#### DATA FOR ANALYSIS

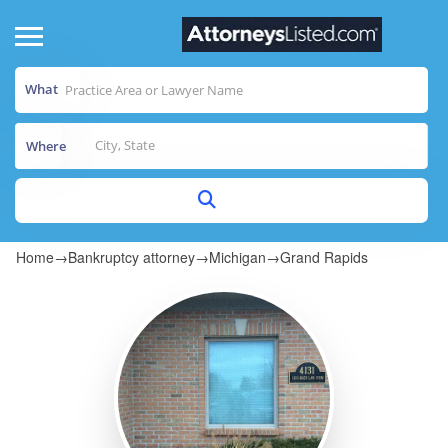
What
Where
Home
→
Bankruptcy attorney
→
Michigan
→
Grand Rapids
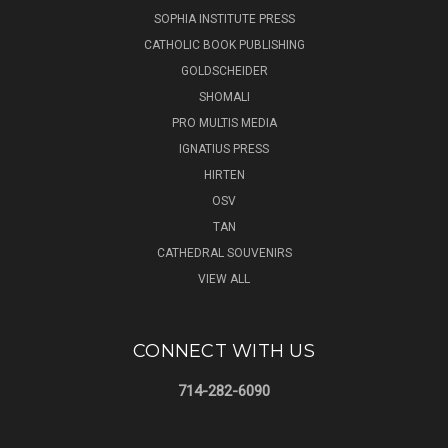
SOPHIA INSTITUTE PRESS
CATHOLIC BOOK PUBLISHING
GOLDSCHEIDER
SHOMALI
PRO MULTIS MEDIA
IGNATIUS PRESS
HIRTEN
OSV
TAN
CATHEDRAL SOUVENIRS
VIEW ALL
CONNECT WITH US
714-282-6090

########
#### DATA FOR ANALYSIS

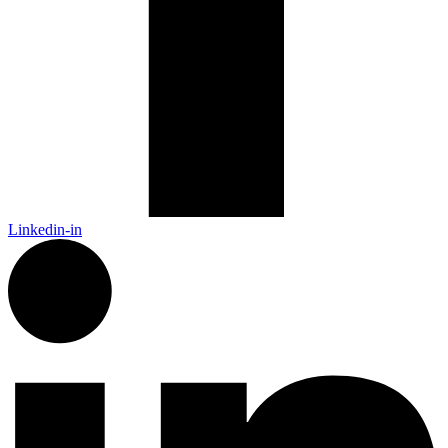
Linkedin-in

########
#### DATA FOR ANALYSIS

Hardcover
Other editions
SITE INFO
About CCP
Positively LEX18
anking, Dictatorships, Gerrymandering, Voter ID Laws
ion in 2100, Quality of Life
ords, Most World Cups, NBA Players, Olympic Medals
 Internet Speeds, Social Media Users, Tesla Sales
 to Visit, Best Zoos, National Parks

########

= TASK DIRECTIONS =
Every line that contains the string "PRESS" should be copied from the records.

= RESPONSE BELOW =
SOPHIA INSTITUTE PRESS
IGNATIUS PRESS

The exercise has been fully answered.